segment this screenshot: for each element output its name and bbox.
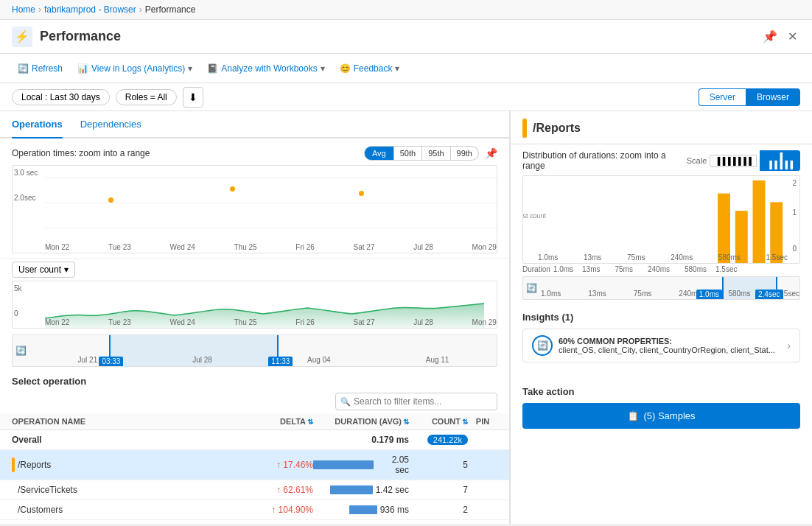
scale-linear-btn[interactable]: ▐▐▐▐▐▐▐ [710, 155, 757, 167]
workbooks-icon: 📓 [207, 63, 218, 74]
table-row[interactable]: /ServiceTickets ↑ 62.61% 1.42 sec 7 [0, 480, 509, 500]
browser-button[interactable]: Browser [746, 88, 800, 106]
table-header: OPERATION NAME DELTA ⇅ DURATION (AVG) ⇅ … [0, 413, 509, 430]
tab-dependencies[interactable]: Dependencies [80, 111, 141, 138]
insight-icon: 🔄 [532, 335, 553, 356]
pin-chart-button[interactable]: 📌 [485, 147, 497, 159]
y-label-3sec: 3.0 sec [14, 169, 38, 177]
refresh-button[interactable]: 🔄 Refresh [12, 60, 69, 77]
filter-bar: Local : Last 30 days Roles = All ⬇ Serve… [0, 83, 812, 111]
scatter-dot-3 [359, 191, 364, 196]
server-button[interactable]: Server [699, 88, 746, 106]
time-filter[interactable]: Local : Last 30 days [12, 89, 110, 105]
tabs-bar: Operations Dependencies [0, 111, 509, 138]
svg-rect-2 [753, 180, 766, 263]
row-name-servicetickets: /ServiceTickets [18, 485, 77, 495]
search-bar: 🔍 [0, 390, 509, 413]
overall-count-badge: 241.22k [427, 435, 468, 445]
x-label-7: Jul 28 [413, 243, 433, 251]
breadcrumb-home[interactable]: Home [12, 4, 35, 15]
breadcrumb-performance: Performance [145, 4, 196, 15]
breadcrumb-fabrikam[interactable]: fabrikamprod - Browser [44, 4, 136, 15]
overall-duration: 0.179 ms [371, 435, 409, 445]
insights-title: Insights (1) [522, 312, 800, 323]
delta-sort-icon[interactable]: ⇅ [307, 418, 313, 426]
scatter-dot-1 [108, 197, 113, 203]
feedback-icon: 😊 [340, 63, 351, 74]
count-sort-icon[interactable]: ⇅ [462, 418, 468, 426]
dist-refresh-icon: 🔄 [526, 283, 537, 293]
table-row[interactable]: /Customers ↑ 104.90% 936 ms 2 [0, 500, 509, 520]
pin-button[interactable]: 📌 [760, 27, 780, 46]
timeline[interactable]: 🔄 Jul 21 Jul 28 Aug 04 Aug 11 03:33 11:3… [12, 334, 497, 367]
top-bar: ⚡ Performance 📌 ✕ [0, 20, 812, 54]
performance-icon: ⚡ [12, 27, 32, 47]
duration-sort-icon[interactable]: ⇅ [403, 418, 409, 426]
tl-label-3: Aug 04 [307, 356, 331, 364]
user-count-selector[interactable]: User count ▾ [12, 262, 75, 278]
x-label-2: Tue 23 [108, 243, 131, 251]
p50-button[interactable]: 50th [394, 146, 422, 161]
breadcrumb-sep1: › [38, 4, 41, 15]
dist-tag-right: 2.4sec [755, 290, 783, 299]
refresh-icon: 🔄 [18, 63, 29, 74]
dropdown-icon: ▾ [188, 63, 192, 74]
insights-section: Insights (1) 🔄 60% COMMON PROPERTIES: cl… [511, 306, 812, 368]
x-label-3: Wed 24 [170, 243, 195, 251]
search-input[interactable] [335, 393, 497, 410]
user-count-section: User count ▾ 5k 0 [0, 258, 509, 332]
reports-duration: 2.05 sec [377, 455, 409, 475]
insight-chevron-icon: › [787, 340, 791, 351]
insight-percentage: 60% COMMON PROPERTIES: [559, 337, 781, 346]
dropdown-arrow: ▾ [64, 264, 69, 275]
roles-filter[interactable]: Roles = All [116, 89, 177, 105]
analyze-workbooks-button[interactable]: 📓 Analyze with Workbooks ▾ [201, 60, 331, 77]
tab-operations[interactable]: Operations [12, 111, 63, 138]
take-action-section: Take action 📋 (5) Samples [511, 380, 812, 435]
feedback-button[interactable]: 😊 Feedback ▾ [334, 60, 406, 77]
filter-icon-button[interactable]: ⬇ [183, 87, 203, 108]
dist-timeline[interactable]: 🔄 1.0ms13ms75ms240ms580ms1.5sec 1.0ms 2.… [522, 276, 800, 300]
area-chart[interactable]: 5k 0 Mon 22Tue 23Wed 24Thu 25Fri 26Sat 2… [12, 281, 497, 329]
samples-button[interactable]: 📋 (5) Samples [522, 403, 800, 429]
view-logs-button[interactable]: 📊 View in Logs (Analytics) ▾ [71, 60, 198, 77]
breadcrumb-sep2: › [139, 4, 142, 15]
customers-duration: 936 ms [380, 505, 409, 515]
tl-label-4: Aug 11 [426, 356, 449, 364]
dropdown-icon3: ▾ [395, 63, 399, 74]
search-icon: 🔍 [340, 397, 351, 407]
toolbar: 🔄 Refresh 📊 View in Logs (Analytics) ▾ 📓… [0, 54, 812, 83]
select-operation-title: Select operation [0, 371, 509, 390]
x-label-1: Mon 22 [45, 243, 69, 251]
main-chart[interactable]: 3.0 sec 2.0sec Mon 22 Tue 23 Wed 24 Thu … [12, 165, 497, 253]
avg-button[interactable]: Avg [364, 146, 394, 161]
dropdown-icon2: ▾ [321, 63, 325, 74]
timeline-refresh-icon: 🔄 [15, 346, 27, 356]
left-panel: Operations Dependencies Operation times:… [0, 111, 510, 524]
row-name-customers: /Customers [18, 505, 63, 515]
breadcrumb: Home › fabrikamprod - Browser › Performa… [0, 0, 812, 20]
p95-button[interactable]: 95th [422, 146, 450, 161]
table-row[interactable]: /Reports ↑ 17.46% 2.05 sec 5 [0, 450, 509, 480]
p99-button[interactable]: 99th [451, 146, 479, 161]
scatter-dot-2 [230, 186, 235, 192]
table-row[interactable]: /Employees ↑ 18.32% 748 ms 2 [0, 520, 509, 524]
timeline-tag-right: 11:33 [268, 357, 293, 366]
row-name-reports: /Reports [18, 460, 51, 470]
svg-rect-0 [718, 194, 730, 263]
dist-chart-section: Distribution of durations: zoom into a r… [511, 144, 812, 306]
x-label-6: Sat 27 [354, 243, 375, 251]
close-button[interactable]: ✕ [785, 27, 800, 46]
dist-chart[interactable]: 2 1 0 Request count 1.0ms13ms75ms240ms58… [522, 175, 800, 264]
y-label-2sec: 2.0sec [14, 194, 35, 202]
scale-log-btn[interactable]: ▐ ▐▐▐▐▐ [760, 150, 800, 171]
insight-card[interactable]: 🔄 60% COMMON PROPERTIES: client_OS, clie… [522, 329, 800, 362]
insight-properties: client_OS, client_City, client_CountryOr… [559, 346, 775, 354]
right-panel: /Reports Distribution of durations: zoom… [510, 111, 812, 524]
rp-indicator [522, 119, 527, 138]
table-row[interactable]: Overall 0.179 ms 241.22k [0, 430, 509, 450]
rp-title: /Reports [533, 122, 581, 135]
servicetickets-duration: 1.42 sec [376, 485, 409, 495]
main-area: Operations Dependencies Operation times:… [0, 111, 812, 524]
tl-label-2: Jul 28 [192, 356, 212, 364]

________________________

:: What needs to be done ::
A faithful, word-for-word version of the records above is needed, with no images in it.

:: Final answer ::
segment this screenshot: for each element output its name and bbox.
scale-linear-btn[interactable]: ▐▐▐▐▐▐▐ [710, 155, 757, 167]
workbooks-icon: 📓 [207, 63, 218, 74]
table-row[interactable]: /ServiceTickets ↑ 62.61% 1.42 sec 7 [0, 480, 509, 500]
browser-button[interactable]: Browser [746, 88, 800, 106]
table-header: OPERATION NAME DELTA ⇅ DURATION (AVG) ⇅ … [0, 413, 509, 430]
tab-dependencies[interactable]: Dependencies [80, 111, 141, 138]
insight-icon: 🔄 [532, 335, 553, 356]
pin-chart-button[interactable]: 📌 [485, 147, 497, 159]
y-label-3sec: 3.0 sec [14, 169, 38, 177]
refresh-button[interactable]: 🔄 Refresh [12, 60, 69, 77]
filter-bar: Local : Last 30 days Roles = All ⬇ Serve… [0, 83, 812, 111]
scatter-dot-3 [359, 191, 364, 196]
server-button[interactable]: Server [699, 88, 746, 106]
time-filter[interactable]: Local : Last 30 days [12, 89, 110, 105]
tabs-bar: Operations Dependencies [0, 111, 509, 138]
svg-rect-2 [753, 180, 766, 263]
row-name-servicetickets: /ServiceTickets [18, 485, 77, 495]
search-bar: 🔍 [0, 390, 509, 413]
overall-count-badge: 241.22k [427, 435, 468, 445]
x-label-7: Jul 28 [413, 243, 433, 251]
breadcrumb-home[interactable]: Home [12, 4, 35, 15]
breadcrumb-performance: Performance [145, 4, 196, 15]
breadcrumb-fabrikam[interactable]: fabrikamprod - Browser [44, 4, 136, 15]
overall-duration: 0.179 ms [371, 435, 409, 445]
insights-title: Insights (1) [522, 312, 800, 323]
delta-sort-icon[interactable]: ⇅ [307, 418, 313, 426]
scatter-dot-1 [108, 197, 113, 203]
feedback-icon: 😊 [340, 63, 351, 74]
count-sort-icon[interactable]: ⇅ [462, 418, 468, 426]
dist-refresh-icon: 🔄 [526, 283, 537, 293]
table-row[interactable]: /Customers ↑ 104.90% 936 ms 2 [0, 500, 509, 520]
pin-button[interactable]: 📌 [760, 27, 780, 46]
timeline[interactable]: 🔄 Jul 21 Jul 28 Aug 04 Aug 11 03:33 11:3… [12, 334, 497, 367]
top-bar: ⚡ Performance 📌 ✕ [0, 20, 812, 54]
performance-icon: ⚡ [12, 27, 32, 47]
duration-sort-icon[interactable]: ⇅ [403, 418, 409, 426]
tl-label-3: Aug 04 [307, 356, 331, 364]
user-count-selector[interactable]: User count ▾ [12, 262, 75, 278]
x-label-2: Tue 23 [108, 243, 131, 251]
p50-button[interactable]: 50th [394, 146, 422, 161]
breadcrumb-sep1: › [38, 4, 41, 15]
dist-tag-right: 2.4sec [755, 290, 783, 299]
refresh-icon: 🔄 [18, 63, 29, 74]
dropdown-icon: ▾ [188, 63, 192, 74]
insights-section: Insights (1) 🔄 60% COMMON PROPERTIES: cl… [511, 306, 812, 368]
x-label-3: Wed 24 [170, 243, 195, 251]
search-input[interactable] [335, 393, 497, 410]
user-count-section: User count ▾ 5k 0 [0, 258, 509, 332]
reports-duration: 2.05 sec [377, 455, 409, 475]
insight-chevron-icon: › [787, 340, 791, 351]
insight-percentage: 60% COMMON PROPERTIES: [559, 337, 781, 346]
dropdown-arrow: ▾ [64, 264, 69, 275]
roles-filter[interactable]: Roles = All [116, 89, 177, 105]
analyze-workbooks-button[interactable]: 📓 Analyze with Workbooks ▾ [201, 60, 331, 77]
tab-operations[interactable]: Operations [12, 111, 63, 138]
take-action-section: Take action 📋 (5) Samples [511, 380, 812, 435]
feedback-button[interactable]: 😊 Feedback ▾ [334, 60, 406, 77]
filter-icon-button[interactable]: ⬇ [183, 87, 203, 108]
dist-timeline[interactable]: 🔄 1.0ms13ms75ms240ms580ms1.5sec 1.0ms 2.… [522, 276, 800, 300]
area-chart[interactable]: 5k 0 Mon 22Tue 23Wed 24Thu 25Fri 26Sat 2… [12, 281, 497, 329]
samples-button[interactable]: 📋 (5) Samples [522, 403, 800, 429]
view-logs-button[interactable]: 📊 View in Logs (Analytics) ▾ [71, 60, 198, 77]
breadcrumb-sep2: › [139, 4, 142, 15]
customers-duration: 936 ms [380, 505, 409, 515]
tl-label-4: Aug 11 [426, 356, 449, 364]
dropdown-icon3: ▾ [395, 63, 399, 74]
search-icon: 🔍 [340, 397, 351, 407]
toolbar: 🔄 Refresh 📊 View in Logs (Analytics) ▾ 📓… [0, 54, 812, 83]
select-operation-title: Select operation [0, 371, 509, 390]
x-label-1: Mon 22 [45, 243, 69, 251]
main-chart[interactable]: 3.0 sec 2.0sec Mon 22 Tue 23 Wed 24 Thu … [12, 165, 497, 253]
avg-button[interactable]: Avg [364, 146, 394, 161]
dropdown-icon2: ▾ [321, 63, 325, 74]
timeline-refresh-icon: 🔄 [15, 346, 27, 356]
left-panel: Operations Dependencies Operation times:… [0, 111, 510, 524]
row-name-customers: /Customers [18, 505, 63, 515]
breadcrumb: Home › fabrikamprod - Browser › Performa… [0, 0, 812, 20]
p95-button[interactable]: 95th [422, 146, 450, 161]
table-row[interactable]: /Reports ↑ 17.46% 2.05 sec 5 [0, 450, 509, 480]
p99-button[interactable]: 99th [451, 146, 479, 161]
scatter-dot-2 [230, 186, 235, 192]
table-row[interactable]: /Employees ↑ 18.32% 748 ms 2 [0, 520, 509, 524]
timeline-tag-right: 11:33 [268, 357, 293, 366]
row-name-reports: /Reports [18, 460, 51, 470]
svg-rect-0 [718, 194, 730, 263]
dist-chart-section: Distribution of durations: zoom into a r… [511, 144, 812, 306]
x-label-6: Sat 27 [354, 243, 375, 251]
close-button[interactable]: ✕ [785, 27, 800, 46]
dist-chart[interactable]: 2 1 0 Request count 1.0ms13ms75ms240ms58… [522, 175, 800, 264]
y-label-2sec: 2.0sec [14, 194, 35, 202]
scale-log-btn[interactable]: ▐ ▐▐▐▐▐ [760, 150, 800, 171]
insight-card[interactable]: 🔄 60% COMMON PROPERTIES: client_OS, clie… [522, 329, 800, 362]
insight-properties: client_OS, client_City, client_CountryOr… [559, 346, 775, 354]
right-panel: /Reports Distribution of durations: zoom… [510, 111, 812, 524]
rp-indicator [522, 119, 527, 138]
table-row[interactable]: Overall 0.179 ms 241.22k [0, 430, 509, 450]
rp-title: /Reports [533, 122, 581, 135]
servicetickets-duration: 1.42 sec [376, 485, 409, 495]
main-area: Operations Dependencies Operation times:… [0, 111, 812, 524]
tl-label-2: Jul 28 [192, 356, 212, 364]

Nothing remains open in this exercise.